By Irina Slav – Oilprice.com
The oil price slide that prompted several weeks of oil contract selling among hedge funds could be coming to a close, according to the latest data on hedge fund oil buying and selling, as reported by Reuters’ John Kemp. News from the oil industry has also helped spark some optimism. Unfortunately, chances are this would only be temporary as the outlook for oil remains rather pessimistic.
Sales of the six most popular oil contracts slowed down to 11 million barrels of oil equivalent during the last week of February, Kemp reported, noting that this was before another wave of concern about the spread of the Chinese coronavirus rattled the oil market.

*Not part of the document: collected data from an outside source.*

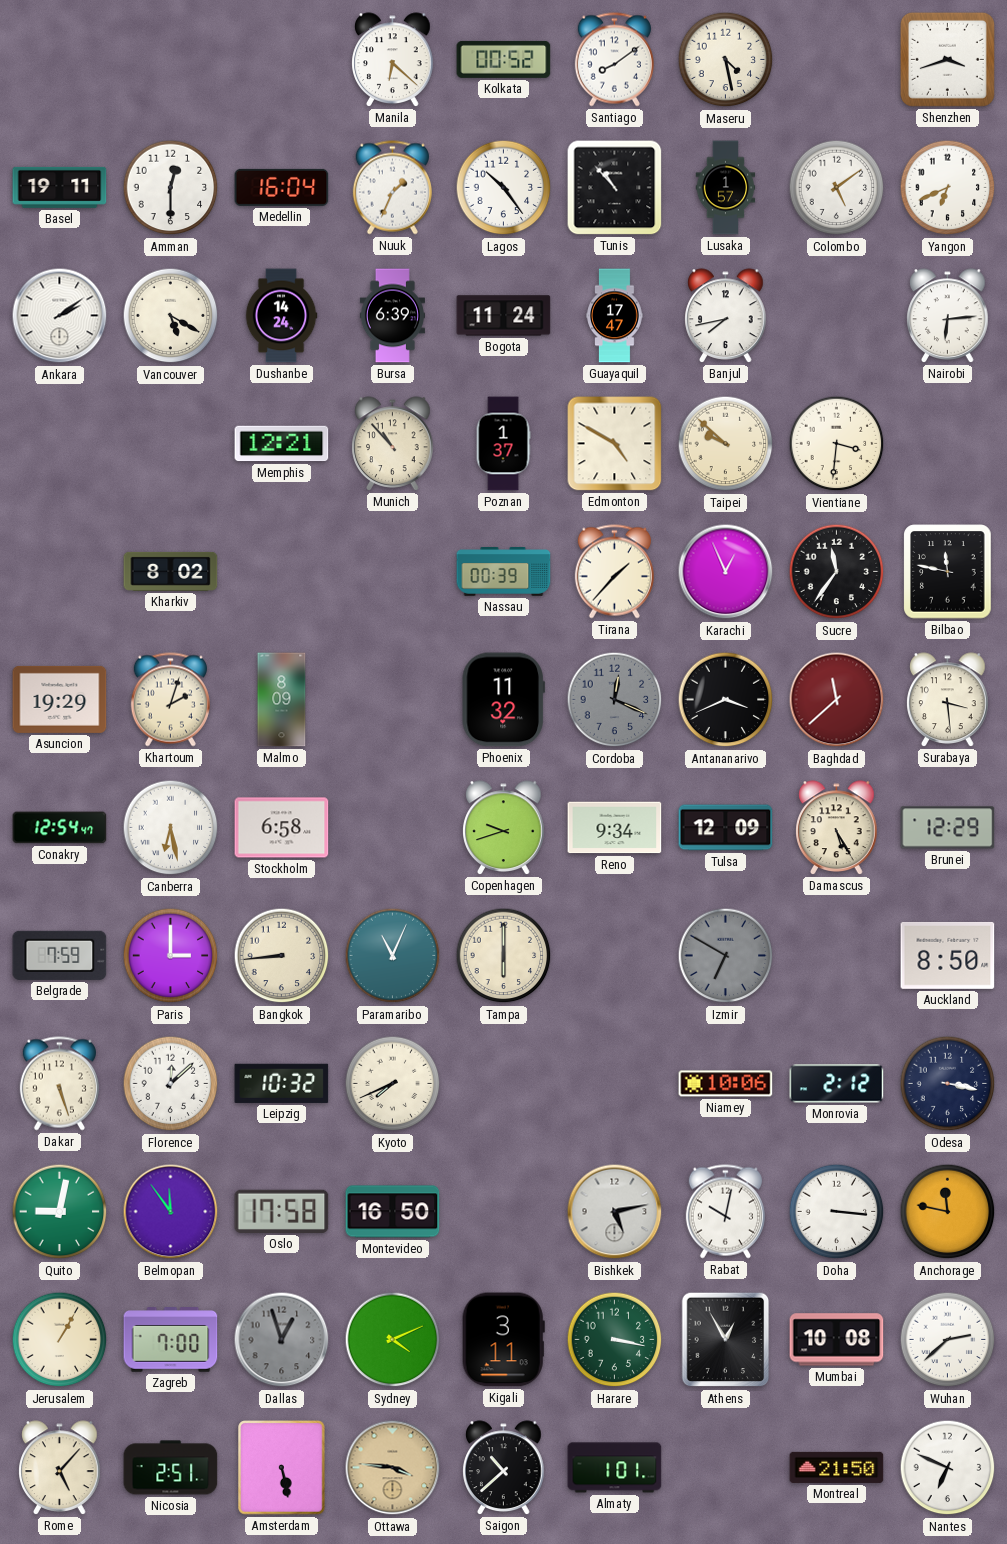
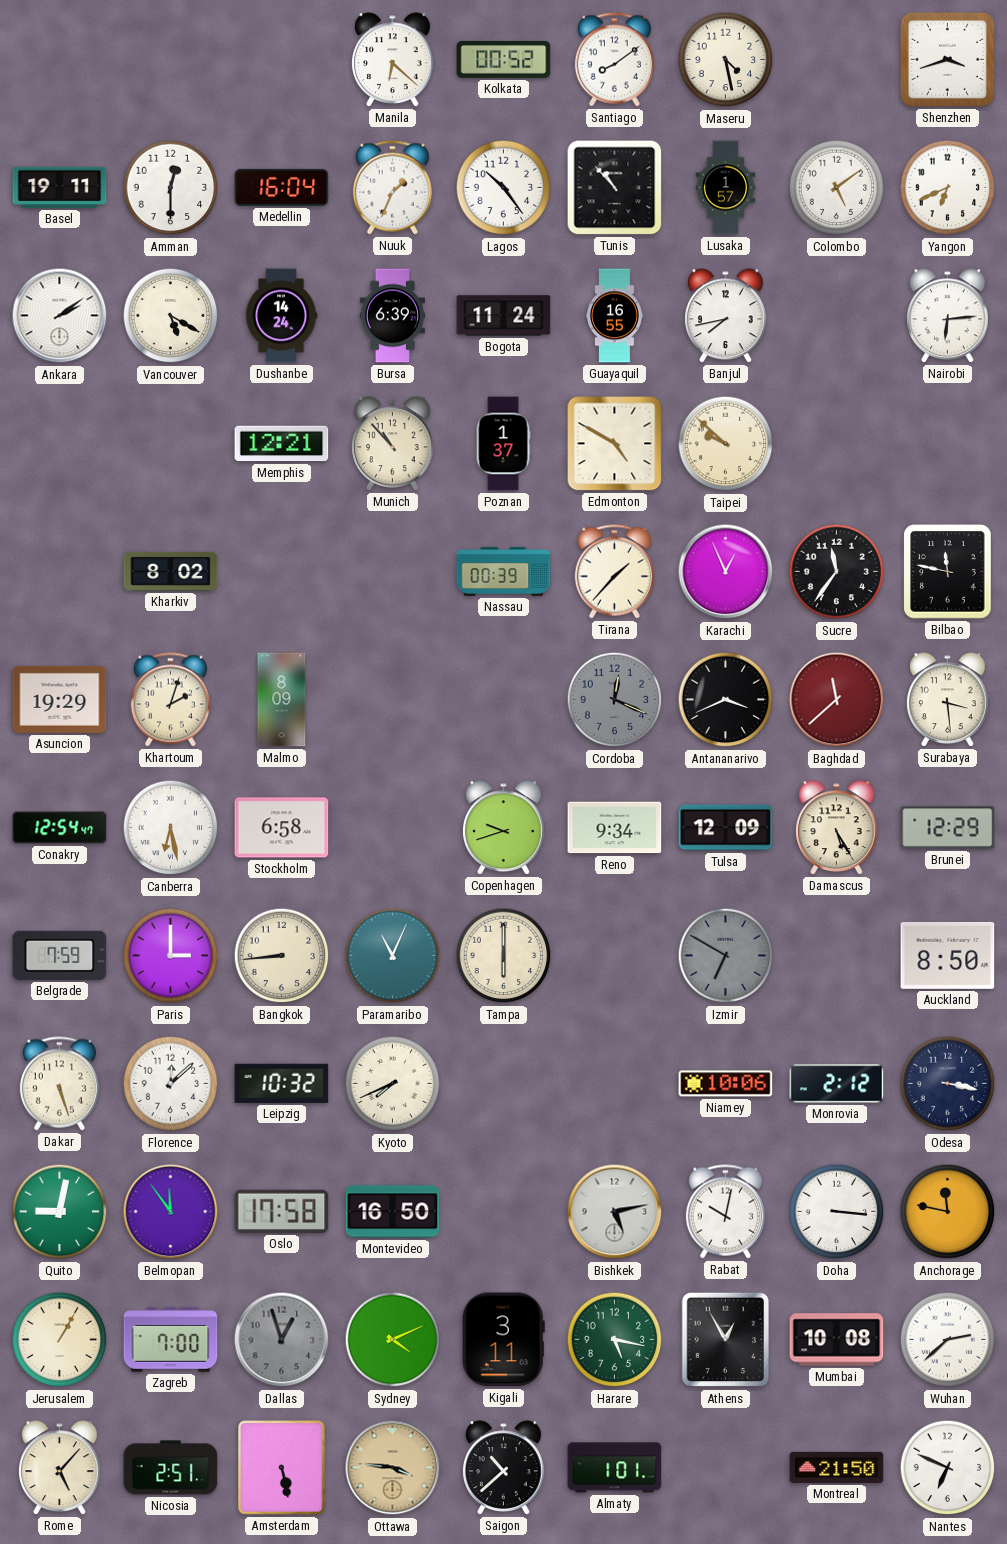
Guayaquil: 17:47 -> 16:55
Vientiane: 3:31 -> none
Phoenix: 11:32 -> none
Harare: 3:17 -> 5:17
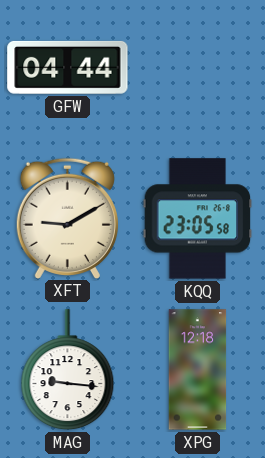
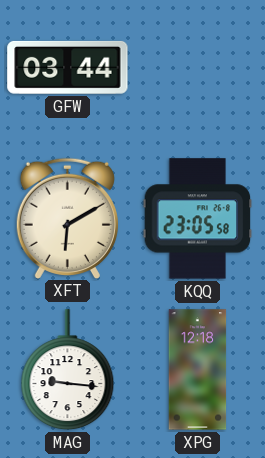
GFW: 04:44 -> 03:44
XFT: 9:10 -> 6:10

This week could see more sales, but the trend could be coming to an end as funds are now at their most bearish on oil in about three years. According to Kemp, this means “the balance of risks has shifted to the upside, with the prospect of further long liquidation or short sales diminishing and greater opportunity for fresh long building and short covering.”
Meanwhile, as the coronavirus scare grows with more diagnosed cases—and more deaths—reported outside China, OPEC has stepped up its efforts to put an end to the price slide that last week sent Brent briefly below $50 a barrel. Reports from Monday had it that the cartel was considering production cuts even deeper than the 600,000 bpd that was proposed in February. Now, according to unnamed sources who spoke to Reuters, OPEC is discussing additional cuts of 1 million bpd, which would put the total at 2.7 million bpd.
This is a sizeable portion of the global supply, but it remains uncertain whether it will be big enough to arrest the price slump. Prices jumped on the news yesterday, with both Brent and WTI adding more than 2 percent in late-morning Asian trade today, but this rise is fragile. Any bad news about economic activity in China would pressure the benchmarks yet again regardless of what OPEC agrees at this week’s meeting in Vienna. Related: Huge Red Flag For Oil: Global Economic Growth Could Be Cut In Half
As before, Russia remains the key factor. The world’s second-largest producer has followed the same pattern of initial reluctance followed by eventual agreement in its recent history as a partner of OPEC, but this time there is fear it might have had enough of the cuts, especially given the opposition of Russian oil companies to any cuts at all.
Yesterday, President Putin hinted that Russia may once again end up agreeing to play ball, which would have a more solid effect on prices than if OPEC decided to go it alone and slash 1 million bpd of production without Russia’s participation. At a meeting with industry executives, Putin noted that the partnership with OPEC had “proved to be an effective instrument to ensure long-term stability on global energy markets.”
Yet at the same time, he said Russia was comfortable with current price levels.
“Our accumulated reserves, including the National Wealth Fund, are enough for ensuring a stable situation, the fulfilment of all budget and social liabilities, even under a possible deterioration of the global economic situation,” Putin said. Related: How Fossil Fuels Power The Internet
Russia’s budget for this year is based on an oil price of $42.40 per barrel. This compares with $83 for Saudi Arabia. That’s quite a gap in acceptable oil prices but it is not out of the question that oil could fall below Russia’s comfort level, too.
Bloomberg’s oil strategist Julian Lee wrote earlier this week that oil could fall as low as $30 a barrel and the reason for this will be demand for oil, already hurt severely by the coronavirus outbreak that prompted flight cancellations and other travel restrictions that affected fuel demand.
Many believe demand will improve later this year but, again, this is far from certain. As Bloomberg’s Lee puts it, “The flights that have been cancelled are gone, not postponed. The road trips not made this week won’t be made up in future weeks. Traffic may return to normal levels once the virus is brought under control, but there won’t be a surge beyond that from pent-up demand.”